▸ What you should do: Exercise in exact copying. Transcribe every entry that follows, word for word.

*** Opening Material for the task ***

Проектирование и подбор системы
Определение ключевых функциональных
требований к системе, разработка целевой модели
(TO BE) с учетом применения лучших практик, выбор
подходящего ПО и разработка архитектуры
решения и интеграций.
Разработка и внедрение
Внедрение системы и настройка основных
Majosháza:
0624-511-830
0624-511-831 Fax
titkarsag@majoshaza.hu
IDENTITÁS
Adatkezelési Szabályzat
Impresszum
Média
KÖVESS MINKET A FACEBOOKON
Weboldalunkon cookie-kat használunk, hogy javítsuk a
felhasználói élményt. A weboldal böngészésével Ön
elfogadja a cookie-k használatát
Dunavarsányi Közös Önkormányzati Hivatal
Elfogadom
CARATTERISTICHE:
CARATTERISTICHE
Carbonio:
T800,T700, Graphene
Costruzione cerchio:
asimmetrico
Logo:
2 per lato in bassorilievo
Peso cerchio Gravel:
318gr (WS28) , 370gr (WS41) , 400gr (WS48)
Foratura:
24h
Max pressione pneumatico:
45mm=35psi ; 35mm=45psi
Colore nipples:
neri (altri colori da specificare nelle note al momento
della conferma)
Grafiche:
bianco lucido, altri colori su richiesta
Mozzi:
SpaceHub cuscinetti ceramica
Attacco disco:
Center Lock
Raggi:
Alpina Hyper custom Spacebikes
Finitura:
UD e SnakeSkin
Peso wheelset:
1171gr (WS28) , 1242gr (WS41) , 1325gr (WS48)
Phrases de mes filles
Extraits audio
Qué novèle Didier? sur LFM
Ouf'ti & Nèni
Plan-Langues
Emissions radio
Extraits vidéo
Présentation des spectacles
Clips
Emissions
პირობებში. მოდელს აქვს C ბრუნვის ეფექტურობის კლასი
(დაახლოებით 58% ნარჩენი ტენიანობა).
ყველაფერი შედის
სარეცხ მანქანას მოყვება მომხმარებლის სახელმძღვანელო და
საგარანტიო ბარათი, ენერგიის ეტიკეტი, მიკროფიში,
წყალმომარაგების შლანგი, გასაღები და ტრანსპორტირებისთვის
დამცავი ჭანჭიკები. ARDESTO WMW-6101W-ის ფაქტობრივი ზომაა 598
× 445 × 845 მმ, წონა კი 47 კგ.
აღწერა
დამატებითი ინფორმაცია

*** Closing Material for the task ***

▸ Written response:
Проектирование и подбор системы
Определение ключевых функциональных
требований к системе, разработка целевой модели
(TO BE) с учетом применения лучших практик, выбор
подходящего ПО и разработка архитектуры
решения и интеграций.
Разработка и внедрение
Внедрение системы и настройка основных
Majosháza:
0624-511-830
0624-511-831 Fax
titkarsag@majoshaza.hu
IDENTITÁS
Adatkezelési Szabályzat
Impresszum
Média
KÖVESS MINKET A FACEBOOKON
Weboldalunkon cookie-kat használunk, hogy javítsuk a
felhasználói élményt. A weboldal böngészésével Ön
elfogadja a cookie-k használatát
Dunavarsányi Közös Önkormányzati Hivatal
Elfogadom
CARATTERISTICHE:
CARATTERISTICHE
Carbonio:
T800,T700, Graphene
Costruzione cerchio:
asimmetrico
Logo:
2 per lato in bassorilievo
Peso cerchio Gravel:
318gr (WS28) , 370gr (WS41) , 400gr (WS48)
Foratura:
24h
Max pressione pneumatico:
45mm=35psi ; 35mm=45psi
Colore nipples:
neri (altri colori da specificare nelle note al momento
della conferma)
Grafiche:
bianco lucido, altri colori su richiesta
Mozzi:
SpaceHub cuscinetti ceramica
Attacco disco:
Center Lock
Raggi:
Alpina Hyper custom Spacebikes
Finitura:
UD e SnakeSkin
Peso wheelset:
1171gr (WS28) , 1242gr (WS41) , 1325gr (WS48)
Phrases de mes filles
Extraits audio
Qué novèle Didier? sur LFM
Ouf'ti & Nèni
Plan-Langues
Emissions radio
Extraits vidéo
Présentation des spectacles
Clips
Emissions
პირობებში. მოდელს აქვს C ბრუნვის ეფექტურობის კლასი
(დაახლოებით 58% ნარჩენი ტენიანობა).
ყველაფერი შედის
სარეცხ მანქანას მოყვება მომხმარებლის სახელმძღვანელო და
საგარანტიო ბარათი, ენერგიის ეტიკეტი, მიკროფიში,
წყალმომარაგების შლანგი, გასაღები და ტრანსპორტირებისთვის
დამცავი ჭანჭიკები. ARDESTO WMW-6101W-ის ფაქტობრივი ზომაა 598
× 445 × 845 მმ, წონა კი 47 კგ.
აღწერა
დამატებითი ინფორმაცია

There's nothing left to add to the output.